Web of Data / Web of Documents: Experiments and results

Data Collection
- Queries:
  - We took randomly 30 queries from the “Yahoo! Search Query Tiny Sample” offered by Yahoo! Webscope
- Documents:
  - We submitted the queries to the Google search engine and we kept the top-5 Web pages for each query (==> 150 HTML Web pages).
  - We extracted the text of each page.
  - Finally, we annotated each text using DBpedia Spotlight.
CrowdSourcing
- MicroTasks
  - Considering the length of our texts, the task of evaluating all the annotations of a Web page would be too demanding. Therefore, we divide this task into smaller“microtasks”. A microtask will consist in scoring the relevance of the annotations of a single sentence.
  - We used the CrowdFlower crowdsourcing platform.
- Quality Control
  - Workers had a maximum of 30 minutes to provide an answer.
  - Workers had to spend at least 10 seconds on the job before giving an answer.
  - We measured the agreement between workers with the Krippendorff’s alpha coefficient.
  - To improve the quality of our dataset, we removed the workers that often disagreed with the majority.
Aggregation of the Results
- We used majority voting for aggregating the results inside each sentence.
- We used the same majority voting strategy to aggregate the results at the level of a Web page.
Data

Algorithms
- LDRANK v0.9 source code under GPL licence ; it contains the four algorithms being compared in this work (i.e., (i) LDRANK (labeled "HIT+SVD+EQUI" on the graphs below), (ii) the algorithm proposed by Fafalios and Tzitzikas (labeled "HIT" on the graphs below), (iii) a new algorithm based on the SVD decomposition (labeled "SVD" on the graphs below), and (iii) a basic PageRank (labeled "EQUI" on the graphs below))
Dataset obtained from crowdsourcing and used to compare the algorithms
Results:
- You can download the scripts that have been used to generate the performance and efficiency results given the algorithms and the dataset (you could start by looking at the script named "go.sh").

We selected randomly 10 tasks from the “Yahoo!
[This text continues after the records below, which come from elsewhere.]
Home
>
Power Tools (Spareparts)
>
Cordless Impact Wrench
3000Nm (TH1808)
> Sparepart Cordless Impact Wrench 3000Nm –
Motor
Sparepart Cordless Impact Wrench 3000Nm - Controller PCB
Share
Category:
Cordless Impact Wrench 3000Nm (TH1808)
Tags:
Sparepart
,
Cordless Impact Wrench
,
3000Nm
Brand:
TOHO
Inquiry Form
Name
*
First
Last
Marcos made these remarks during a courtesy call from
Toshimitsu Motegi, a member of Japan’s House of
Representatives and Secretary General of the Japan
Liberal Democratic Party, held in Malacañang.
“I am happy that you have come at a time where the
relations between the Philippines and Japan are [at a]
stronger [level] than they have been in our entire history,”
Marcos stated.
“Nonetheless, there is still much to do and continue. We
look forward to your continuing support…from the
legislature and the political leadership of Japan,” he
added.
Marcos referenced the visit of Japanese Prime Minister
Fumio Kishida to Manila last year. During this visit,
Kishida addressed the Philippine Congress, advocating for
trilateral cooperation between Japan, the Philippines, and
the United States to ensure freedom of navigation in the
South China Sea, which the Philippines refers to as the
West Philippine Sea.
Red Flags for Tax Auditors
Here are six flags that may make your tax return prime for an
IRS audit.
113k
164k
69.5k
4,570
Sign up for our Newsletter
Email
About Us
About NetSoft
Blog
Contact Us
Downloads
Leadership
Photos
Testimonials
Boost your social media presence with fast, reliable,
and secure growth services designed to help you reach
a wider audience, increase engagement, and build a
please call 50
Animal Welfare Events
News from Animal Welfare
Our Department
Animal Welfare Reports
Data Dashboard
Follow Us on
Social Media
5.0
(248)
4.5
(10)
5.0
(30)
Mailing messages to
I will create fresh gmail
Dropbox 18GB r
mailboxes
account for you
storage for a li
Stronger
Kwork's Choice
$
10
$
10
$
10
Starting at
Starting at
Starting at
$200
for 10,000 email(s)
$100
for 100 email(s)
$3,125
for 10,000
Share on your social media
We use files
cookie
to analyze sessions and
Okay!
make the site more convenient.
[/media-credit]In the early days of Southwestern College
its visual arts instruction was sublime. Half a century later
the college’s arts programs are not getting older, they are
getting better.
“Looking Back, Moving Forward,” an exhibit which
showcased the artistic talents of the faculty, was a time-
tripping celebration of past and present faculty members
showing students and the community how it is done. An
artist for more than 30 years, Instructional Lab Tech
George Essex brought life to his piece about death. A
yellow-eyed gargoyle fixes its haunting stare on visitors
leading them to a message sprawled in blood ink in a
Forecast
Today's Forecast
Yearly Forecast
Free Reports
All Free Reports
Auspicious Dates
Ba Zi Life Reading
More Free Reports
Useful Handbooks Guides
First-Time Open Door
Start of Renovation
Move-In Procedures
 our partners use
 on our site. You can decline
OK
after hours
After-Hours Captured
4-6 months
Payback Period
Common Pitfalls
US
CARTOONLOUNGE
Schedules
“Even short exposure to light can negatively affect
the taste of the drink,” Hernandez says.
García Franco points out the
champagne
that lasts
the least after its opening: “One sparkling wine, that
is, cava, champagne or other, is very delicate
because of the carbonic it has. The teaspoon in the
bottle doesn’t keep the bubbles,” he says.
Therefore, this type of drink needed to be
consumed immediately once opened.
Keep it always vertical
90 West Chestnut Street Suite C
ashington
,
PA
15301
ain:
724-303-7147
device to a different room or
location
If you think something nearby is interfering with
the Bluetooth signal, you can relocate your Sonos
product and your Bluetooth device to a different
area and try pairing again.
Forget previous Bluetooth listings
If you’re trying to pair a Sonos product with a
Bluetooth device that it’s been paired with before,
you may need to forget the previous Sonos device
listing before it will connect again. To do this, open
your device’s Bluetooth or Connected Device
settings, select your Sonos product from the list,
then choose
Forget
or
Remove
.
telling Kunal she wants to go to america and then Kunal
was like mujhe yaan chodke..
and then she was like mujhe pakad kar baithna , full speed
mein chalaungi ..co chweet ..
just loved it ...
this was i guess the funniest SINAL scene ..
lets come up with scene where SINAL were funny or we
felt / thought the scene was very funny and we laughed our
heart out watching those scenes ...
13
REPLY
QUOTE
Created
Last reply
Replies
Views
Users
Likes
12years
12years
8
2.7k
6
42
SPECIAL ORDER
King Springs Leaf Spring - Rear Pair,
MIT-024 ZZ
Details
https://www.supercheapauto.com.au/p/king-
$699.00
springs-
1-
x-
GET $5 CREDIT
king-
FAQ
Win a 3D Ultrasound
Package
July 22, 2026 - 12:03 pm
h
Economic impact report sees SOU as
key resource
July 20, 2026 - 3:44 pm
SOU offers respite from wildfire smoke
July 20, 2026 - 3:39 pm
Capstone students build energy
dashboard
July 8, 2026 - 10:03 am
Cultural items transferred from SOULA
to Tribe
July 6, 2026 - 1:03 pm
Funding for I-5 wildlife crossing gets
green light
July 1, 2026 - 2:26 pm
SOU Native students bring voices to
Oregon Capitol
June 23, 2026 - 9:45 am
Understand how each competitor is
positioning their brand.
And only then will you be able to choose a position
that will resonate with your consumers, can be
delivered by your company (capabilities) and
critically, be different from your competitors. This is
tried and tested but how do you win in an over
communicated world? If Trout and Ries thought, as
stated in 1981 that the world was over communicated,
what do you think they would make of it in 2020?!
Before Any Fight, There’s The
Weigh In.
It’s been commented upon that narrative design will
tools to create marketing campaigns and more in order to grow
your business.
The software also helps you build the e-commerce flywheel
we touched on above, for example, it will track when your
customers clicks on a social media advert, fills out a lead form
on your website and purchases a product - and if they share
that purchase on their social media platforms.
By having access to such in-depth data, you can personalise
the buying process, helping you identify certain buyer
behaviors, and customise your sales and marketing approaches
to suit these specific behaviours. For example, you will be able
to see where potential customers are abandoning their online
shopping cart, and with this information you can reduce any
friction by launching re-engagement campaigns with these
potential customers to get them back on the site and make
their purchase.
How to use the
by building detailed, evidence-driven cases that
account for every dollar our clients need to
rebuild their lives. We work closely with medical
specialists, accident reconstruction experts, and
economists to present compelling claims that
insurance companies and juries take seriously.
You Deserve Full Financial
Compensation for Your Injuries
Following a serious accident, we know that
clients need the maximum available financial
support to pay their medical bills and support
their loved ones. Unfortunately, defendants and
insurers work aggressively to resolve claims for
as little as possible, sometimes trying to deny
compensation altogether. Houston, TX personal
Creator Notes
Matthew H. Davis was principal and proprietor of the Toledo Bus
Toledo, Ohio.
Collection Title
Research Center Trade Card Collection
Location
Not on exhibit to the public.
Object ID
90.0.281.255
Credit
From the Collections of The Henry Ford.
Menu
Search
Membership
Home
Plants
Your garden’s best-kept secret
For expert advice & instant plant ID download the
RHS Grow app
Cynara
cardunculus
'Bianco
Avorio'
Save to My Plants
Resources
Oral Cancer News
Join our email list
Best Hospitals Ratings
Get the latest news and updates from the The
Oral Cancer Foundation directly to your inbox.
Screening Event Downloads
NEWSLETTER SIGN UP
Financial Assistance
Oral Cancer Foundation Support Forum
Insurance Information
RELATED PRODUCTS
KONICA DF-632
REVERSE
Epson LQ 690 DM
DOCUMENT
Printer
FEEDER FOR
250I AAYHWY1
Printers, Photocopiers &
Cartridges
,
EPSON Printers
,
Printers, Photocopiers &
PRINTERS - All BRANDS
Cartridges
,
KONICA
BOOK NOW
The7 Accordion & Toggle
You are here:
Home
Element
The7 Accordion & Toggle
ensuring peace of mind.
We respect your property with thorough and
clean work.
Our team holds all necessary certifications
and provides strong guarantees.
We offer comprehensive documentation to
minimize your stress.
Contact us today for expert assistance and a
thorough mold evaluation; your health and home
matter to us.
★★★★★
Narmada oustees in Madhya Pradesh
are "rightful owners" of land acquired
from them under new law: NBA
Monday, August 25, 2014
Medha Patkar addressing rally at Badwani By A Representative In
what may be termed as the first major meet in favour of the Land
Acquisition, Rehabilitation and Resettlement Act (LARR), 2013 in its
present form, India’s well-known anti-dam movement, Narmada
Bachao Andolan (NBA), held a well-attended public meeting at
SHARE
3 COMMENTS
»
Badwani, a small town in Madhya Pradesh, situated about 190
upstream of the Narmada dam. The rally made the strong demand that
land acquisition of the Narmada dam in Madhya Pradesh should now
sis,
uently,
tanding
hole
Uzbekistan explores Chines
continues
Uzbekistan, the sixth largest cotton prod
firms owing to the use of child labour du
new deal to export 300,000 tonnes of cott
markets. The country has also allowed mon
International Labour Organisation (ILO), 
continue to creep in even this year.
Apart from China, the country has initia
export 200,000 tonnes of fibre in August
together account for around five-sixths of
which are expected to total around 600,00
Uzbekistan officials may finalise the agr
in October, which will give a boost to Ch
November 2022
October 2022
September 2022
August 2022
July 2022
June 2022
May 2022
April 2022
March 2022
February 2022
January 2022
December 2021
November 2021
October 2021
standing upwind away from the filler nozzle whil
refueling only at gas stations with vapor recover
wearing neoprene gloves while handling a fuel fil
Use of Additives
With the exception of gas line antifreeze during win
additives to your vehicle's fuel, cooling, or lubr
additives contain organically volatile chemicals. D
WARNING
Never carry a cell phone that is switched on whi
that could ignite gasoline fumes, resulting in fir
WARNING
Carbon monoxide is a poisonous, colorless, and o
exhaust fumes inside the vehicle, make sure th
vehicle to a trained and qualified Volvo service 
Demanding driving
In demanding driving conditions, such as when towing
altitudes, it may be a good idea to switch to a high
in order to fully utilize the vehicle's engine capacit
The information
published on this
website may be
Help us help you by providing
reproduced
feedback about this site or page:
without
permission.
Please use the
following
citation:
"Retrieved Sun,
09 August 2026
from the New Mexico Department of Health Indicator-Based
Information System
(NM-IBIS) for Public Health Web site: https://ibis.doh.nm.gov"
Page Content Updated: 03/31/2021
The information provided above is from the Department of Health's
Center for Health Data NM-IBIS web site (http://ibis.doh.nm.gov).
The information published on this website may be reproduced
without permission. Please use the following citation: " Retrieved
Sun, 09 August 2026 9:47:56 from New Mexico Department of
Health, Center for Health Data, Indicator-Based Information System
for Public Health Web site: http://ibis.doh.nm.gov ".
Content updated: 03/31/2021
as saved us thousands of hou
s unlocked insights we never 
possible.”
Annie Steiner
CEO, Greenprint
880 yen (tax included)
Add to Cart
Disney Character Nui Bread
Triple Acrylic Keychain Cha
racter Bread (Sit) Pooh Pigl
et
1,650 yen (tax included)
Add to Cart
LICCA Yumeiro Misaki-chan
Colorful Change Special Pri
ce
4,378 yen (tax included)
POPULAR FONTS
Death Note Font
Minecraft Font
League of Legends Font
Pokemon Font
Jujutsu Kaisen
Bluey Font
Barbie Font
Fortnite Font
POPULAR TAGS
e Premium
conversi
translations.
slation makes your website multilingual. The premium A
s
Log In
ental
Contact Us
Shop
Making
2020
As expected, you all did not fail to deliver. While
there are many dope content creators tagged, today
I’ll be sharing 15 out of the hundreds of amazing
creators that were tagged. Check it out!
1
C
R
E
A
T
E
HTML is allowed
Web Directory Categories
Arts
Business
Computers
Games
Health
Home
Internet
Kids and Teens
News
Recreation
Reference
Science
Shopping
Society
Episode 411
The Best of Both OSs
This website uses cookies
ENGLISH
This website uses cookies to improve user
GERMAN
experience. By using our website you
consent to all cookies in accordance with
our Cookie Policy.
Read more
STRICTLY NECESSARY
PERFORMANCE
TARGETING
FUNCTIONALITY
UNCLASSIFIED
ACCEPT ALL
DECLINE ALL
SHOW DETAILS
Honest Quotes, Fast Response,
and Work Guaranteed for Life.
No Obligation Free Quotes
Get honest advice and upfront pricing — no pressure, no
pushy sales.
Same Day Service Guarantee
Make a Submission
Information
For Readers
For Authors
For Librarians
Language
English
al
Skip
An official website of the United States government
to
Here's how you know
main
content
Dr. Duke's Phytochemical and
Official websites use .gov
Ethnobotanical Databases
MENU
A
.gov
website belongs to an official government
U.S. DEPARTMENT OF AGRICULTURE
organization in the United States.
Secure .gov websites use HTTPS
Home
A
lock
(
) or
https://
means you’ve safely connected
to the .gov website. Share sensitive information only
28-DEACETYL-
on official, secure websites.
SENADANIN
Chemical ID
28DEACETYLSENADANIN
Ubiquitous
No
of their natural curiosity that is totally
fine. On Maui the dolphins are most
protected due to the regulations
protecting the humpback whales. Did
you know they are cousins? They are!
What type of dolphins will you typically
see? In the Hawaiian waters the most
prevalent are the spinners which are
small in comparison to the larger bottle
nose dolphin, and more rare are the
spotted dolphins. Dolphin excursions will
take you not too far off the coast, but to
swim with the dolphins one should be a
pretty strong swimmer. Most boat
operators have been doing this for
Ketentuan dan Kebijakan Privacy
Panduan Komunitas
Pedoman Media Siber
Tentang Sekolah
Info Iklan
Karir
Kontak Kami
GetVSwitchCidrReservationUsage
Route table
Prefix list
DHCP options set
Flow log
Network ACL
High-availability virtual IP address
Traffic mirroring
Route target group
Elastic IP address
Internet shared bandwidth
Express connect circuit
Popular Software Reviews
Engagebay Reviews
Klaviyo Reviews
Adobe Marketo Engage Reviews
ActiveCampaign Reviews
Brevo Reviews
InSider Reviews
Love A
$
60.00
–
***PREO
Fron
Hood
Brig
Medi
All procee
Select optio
Answers Query To Questions” dataset.
Each task was made of three questions on a common topic.
To each task corresponds a job on the CrowdFlower platform.
We collected 20 judgments for each task.
Half of the workers was asked to use our system, and the other half used Google.
In order to control that a worker answered the task by using our system, we generated a code that the worker had to copy and paste into her answer.
Only complete answers were considered correct.
We also monitored the time spent to answer the tasks. Thus, ENsEN is clearly beneficial to its users in terms of usefulness.